Implementation:Farama Foundation Gymnasium InvertedDoublePendulumEnv V5
| Knowledge Sources | |
|---|---|
| Domains | Reinforcement_Learning, MuJoCo_Environments |
| Last Updated | 2026-02-15 03:00 GMT |
Overview
Concrete implementation of the InvertedDoublePendulum v5 MuJoCo environment provided by Gymnasium.
Description
The InvertedDoublePendulum v5 environment originates from control theory and builds on the cartpole environment based on Barto, Sutton, and Anderson's work. It involves a cart that can be moved linearly, with one pole attached to it and a second pole attached to the end of the first pole. The goal is to balance the second pole on top of the first by applying continuous forces to the cart.
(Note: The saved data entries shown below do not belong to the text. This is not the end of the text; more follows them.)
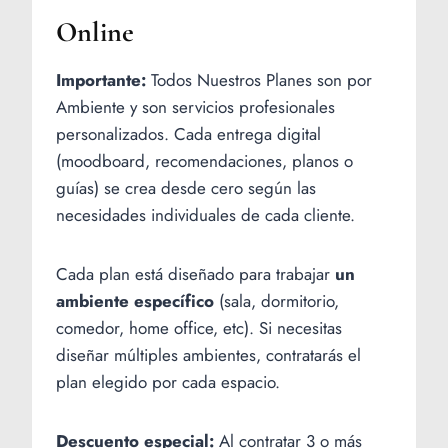
Online
Importante:
Todos Nuestros Planes son por
Ambiente y son servicios profesionales
personalizados. Cada entrega digital
(moodboard, recomendaciones, planos o
guías) se crea desde cero según las
necesidades individuales de cada cliente.
Cada plan está diseñado para trabajar
un
ambiente específico
(sala, dormitorio,
comedor, home office, etc). Si necesitas
diseñar múltiples ambientes, contratarás el
plan elegido por cada espacio.
Descuento especial:
Al contratar 3 o más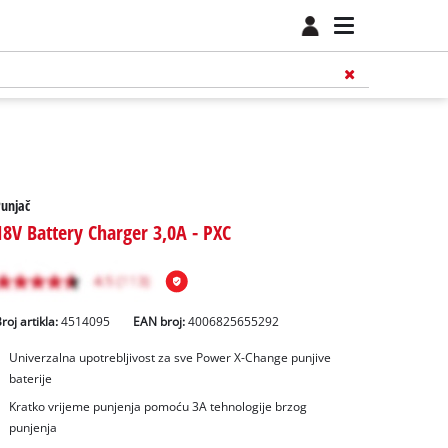
unjač
18V Battery Charger 3,0A - PXC
roj artikla:
4514095
EAN broj:
4006825655292
Univerzalna upotrebljivost za sve Power X-Change punjive
baterije
Kratko vrijeme punjenja pomoću 3A tehnologije brzog
punjenja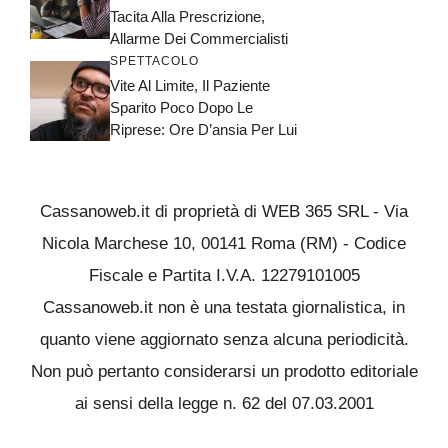
Tacita Alla Prescrizione,
Allarme Dei Commercialisti
SPETTACOLO
Vite Al Limite, Il Paziente
Sparito Poco Dopo Le
Riprese: Ore D’ansia Per Lui
Cassanoweb.it di proprietà di WEB 365 SRL - Via
Nicola Marchese 10, 00141 Roma (RM) - Codice
Fiscale e Partita I.V.A. 12279101005
Cassanoweb.it non è una testata giornalistica, in
quanto viene aggiornato senza alcuna periodicità.
Non può pertanto considerarsi un prodotto editoriale
ai sensi della legge n. 62 del 07.03.2001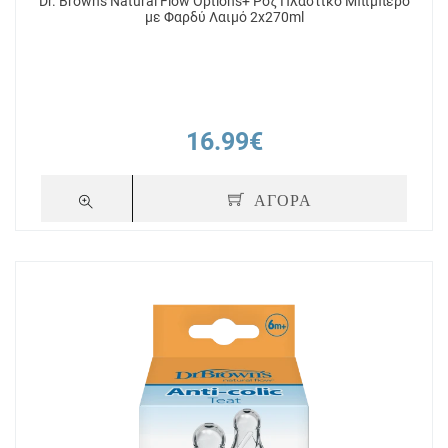
Dr. Brown's Natural Flow Options+ Ροζ Πλαστικό Μπιμπερό
με Φαρδύ Λαιμό 2x270ml
16.99€
ΑΓΟΡΑ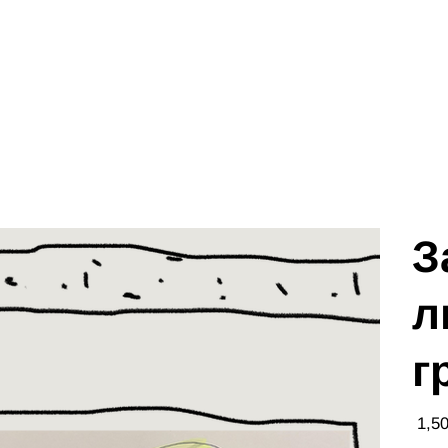
З
л
г
Цена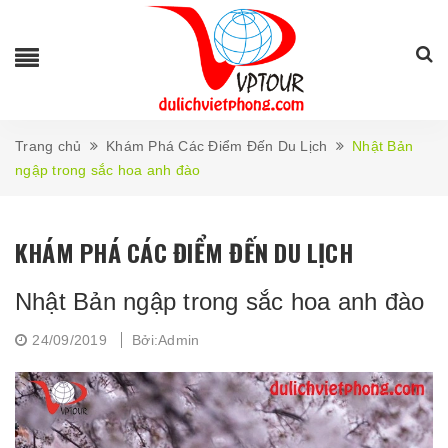
Trang chủ
Khám Phá Các Điểm Đến Du Lịch
Nhật Bản
ngập trong sắc hoa anh đào
KHÁM PHÁ CÁC ĐIỂM ĐẾN DU LỊCH
Nhật Bản ngập trong sắc hoa anh đào
24/09/2019
Bởi:Admin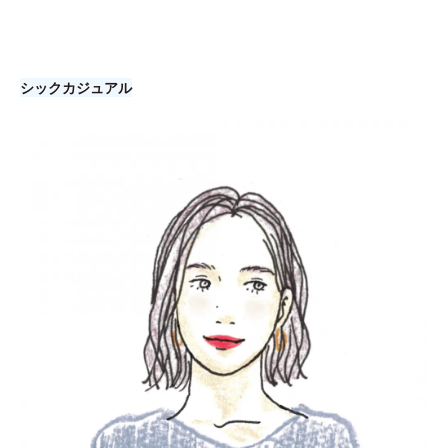
シックカジュアル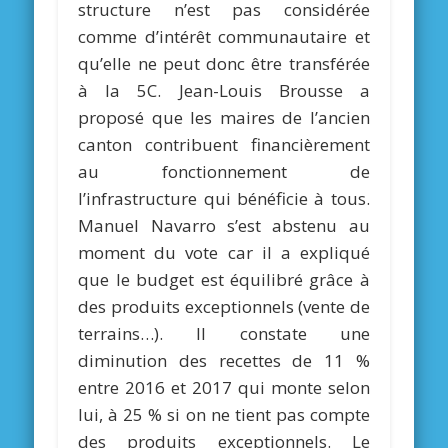
structure n’est pas considérée
comme d’intérêt communautaire et
qu’elle ne peut donc être transférée
à la 5C. Jean-Louis Brousse a
proposé que les maires de l’ancien
canton contribuent financièrement
au fonctionnement de
l’infrastructure qui bénéficie à tous.
Manuel Navarro s’est abstenu au
moment du vote car il a expliqué
que le budget est équilibré grâce à
des produits exceptionnels (vente de
terrains…). Il constate une
diminution des recettes de 11 %
entre 2016 et 2017 qui monte selon
lui, à 25 % si on ne tient pas compte
des produits exceptionnels. Le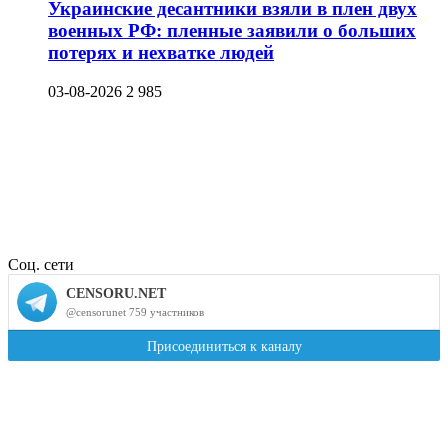
Украинские десантники взяли в плен двух
военных РФ: пленные заявили о больших
потерях и нехватке людей
03-08-2026
2 985
Соц. сети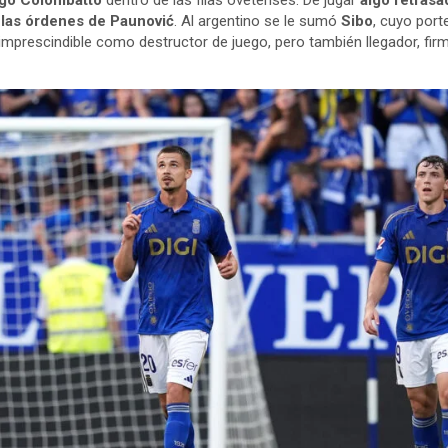
ago Colombatto
dentro de las filas ovetenses. De jugar
algo retrasa
 las órdenes de Paunović
. Al argentino se le sumó
Sibo
, cuyo port
 imprescindible como destructor de juego, pero también llegador, fi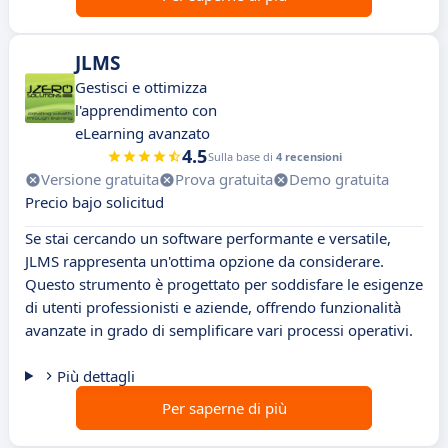
JLMS
Gestisci e ottimizza
l'apprendimento con
eLearning avanzato
4.5
Sulla base di
4 recensioni
Versione gratuita
Prova gratuita
Demo gratuita
Precio bajo solicitud
Se stai cercando un software performante e versatile,
JLMS rappresenta un'ottima opzione da considerare.
Questo strumento è progettato per soddisfare le esigenze
di utenti professionisti e aziende, offrendo funzionalità
avanzate in grado di semplificare vari processi operativi.
Più dettagli
Per saperne di più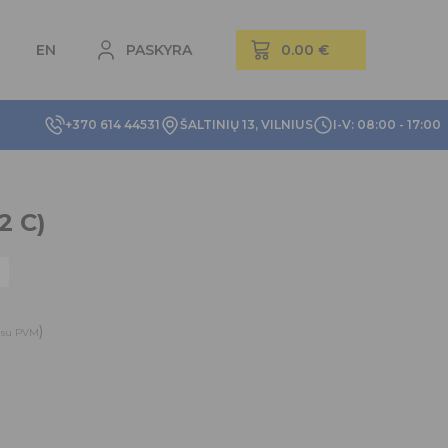
EN
PASKYRA
+370 614 44531
ŠALTINIŲ 13, VILNIUS
I-V: 08:00 - 17:00
2 C)
)
su PVM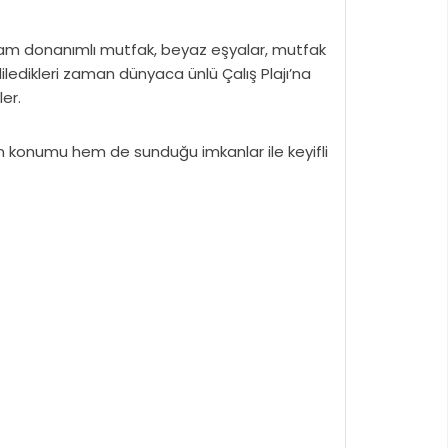
 Tam donanımlı mutfak, beyaz eşyalar, mutfak
iledikleri zaman dünyaca ünlü Çalış Plajı’na
ler.
 hem konumu hem de sunduğu imkanlar ile keyifli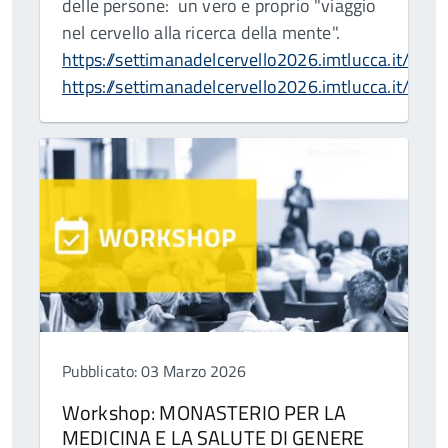
delle persone: un vero e proprio "viaggio
nel cervello alla ricerca della mente".
https://settimanadelcervello2026.imtlucca.it/
https://settimanadelcervello2026.imtlucca.it/pr
Pubblicato: 03 Marzo 2026
Workshop: MONASTERIO PER LA
MEDICINA E LA SALUTE DI GENERE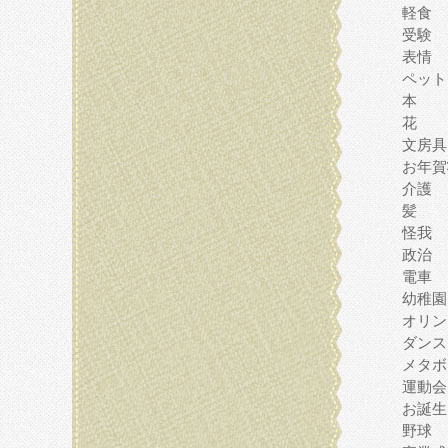
軽食
受験
表情
ペット
本
花
文房具
お年賀
介護
髪
怪我
政治
電車
幼稚園
オリン
ダンス
メタボ
運動会
お誕生
野球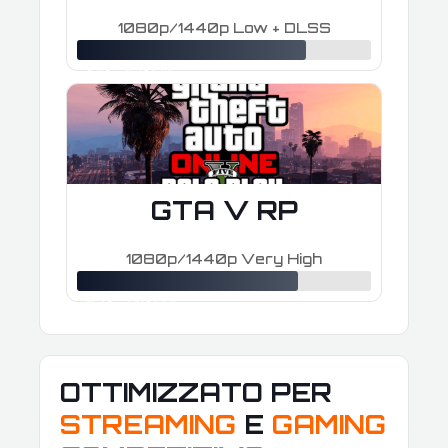
1080p/1440p Low + DLSS
≈ 170–260 FPS
GTA V RP
1080p/1440p Very High
≈ 150–240 FPS
OTTIMIZZATO PER
STREAMING
E
GAMING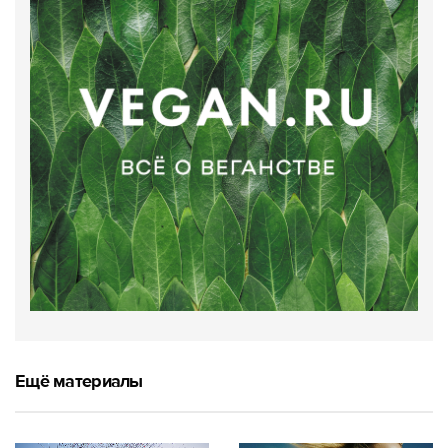
Ещё материалы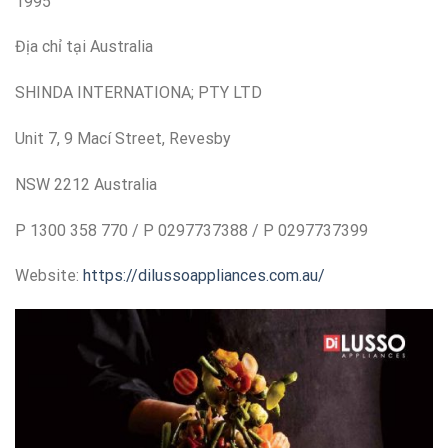
1995
Địa chỉ tại Australia
SHINDA INTERNATIONA; PTY LTD
Unit 7, 9 Mací Street, Revesby
NSW 2212 Australia
P 1300 358 770 / P 0297737388 / P 0297737399
Website:
https://dilussoappliances.com.au/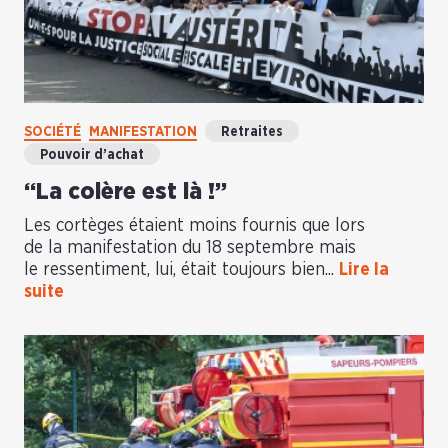
SOCIÉTÉ
MANIFESTATION
Retraites
Pouvoir d’achat
“La colère est là !”
Les cortèges étaient moins fournis que lors
de la manifestation du 18 septembre mais
le ressentiment, lui, était toujours bien...
Lire la
suite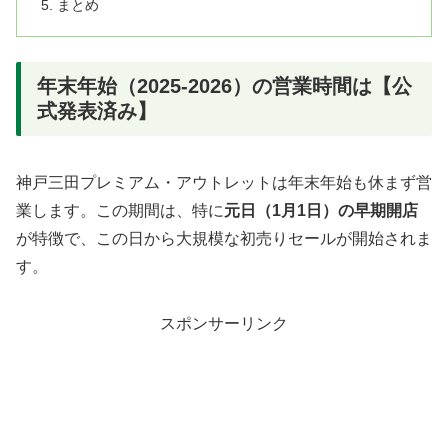
まとめ
年末年始（2025-2026）の営業時間は【公
式発表済み】
神戸三田プレミアム・アウトレットは年末年始も休まず営
業します。この期間は、特に
元日（1月1日）の早期開店
が特徴で、この日から大規模な初売りセールが開始されま
す。
スポンサーリンク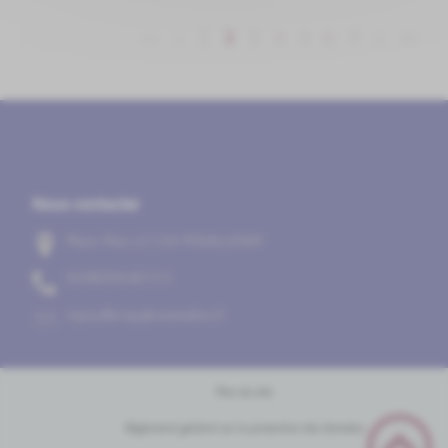
<<
<
1
2
3
4
5
6
7
>
>>
Nous contacter
Place Pion 21150 POUILLENAY
31/78/69/08/30
rf.oodanaw@yanelliuopm
Plan du site
Règlement général sur la protection des données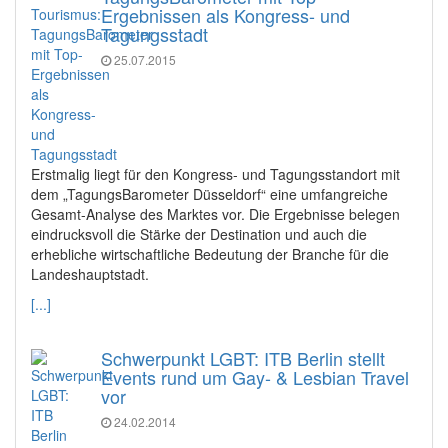
Ergebnissen als Kongress- und
Tagungsstadt
25.07.2015
Erstmalig liegt für den Kongress- und Tagungsstandort mit
dem „TagungsBarometer Düsseldorf“ eine umfangreiche
Gesamt-Analyse des Marktes vor. Die Ergebnisse belegen
eindrucksvoll die Stärke der Destination und auch die
erhebliche wirtschaftliche Bedeutung der Branche für die
Landeshauptstadt.
[...]
Schwerpunkt LGBT: ITB Berlin stellt
Events rund um Gay- & Lesbian Travel
vor
24.02.2014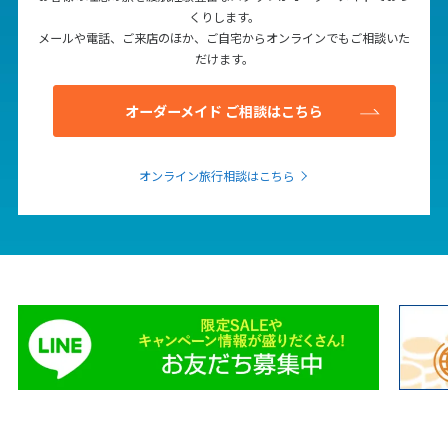
くりします。
メールや電話、ご来店のほか、ご自宅からオンラインでもご相談いた
だけます。
オーダーメイド ご相談はこちら
オンライン旅行相談はこちら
The observation includes cart position, sine/cosine of pole angles, velocities, and the first constraint force (9 elements, reduced from 11 in v4 by excluding constant-zero constraint forces). The reward is: alive_bonus - distance_penalty - velocity_penalty, where alive_bonus is only given when not terminated (fixed from v4). The episode terminates when the y-coordinate of the second pole tip drops below 1.
Usage
Use this environment for benchmarking RL algorithms on a balance control task with continuous actions. The v5 version is recommended over v4 for new research, with fixes for the healthy_reward bug, reduced observation space, and detailed reward breakdowns in info.
Code Reference
Source Location
- Repository: Farama_Foundation_Gymnasium
- File: gymnasium/envs/mujoco/inverted_double_pendulum_v5.py
Signature
class InvertedDoublePendulumEnv(MujocoEnv, utils.EzPickle):
def __init__(
self,
xml_file: str = "inverted_double_pendulum.xml",
frame_skip: int = 5,
default_camera_config: dict[str, float | int] = None,
healthy_reward: float = 10.0,
reset_noise_scale: float = 0.1,
**kwargs,
)
Import
import gymnasium as gym
env = gym.make("InvertedDoublePendulum-v5")
I/O Contract
Inputs
| Name | Type | Required | Description |
|---|---|---|---|
| action | np.ndarray (1,) | Yes | Force applied on the cart, range [-1, 1] |
Outputs
| Name | Type | Description |
|---|---|---|
| observation | np.ndarray (9,) | State vector: cart x pos (1), sin of angles (2), cos of angles (2), velocities (3), constraint force x (1) |
| reward | float | alive_bonus - dist_penalty - vel_penalty (alive_bonus only when not terminated) |
| terminated | bool | True if y-coordinate of second pole tip is less than or equal to 1 |
| truncated | bool | Episode truncation (handled by TimeLimit wrapper) |
| info | dict | Contains reward_survive, distance_penalty, velocity_penalty |
Usage Examples
import gymnasium as gym
env = gym.make("InvertedDoublePendulum-v5")
observation, info = env.reset(seed=42)
for _ in range(1000):
action = env.action_space.sample()
observation, reward, terminated, truncated, info = env.step(action)
if terminated or truncated:
observation, info = env.reset()
env.close()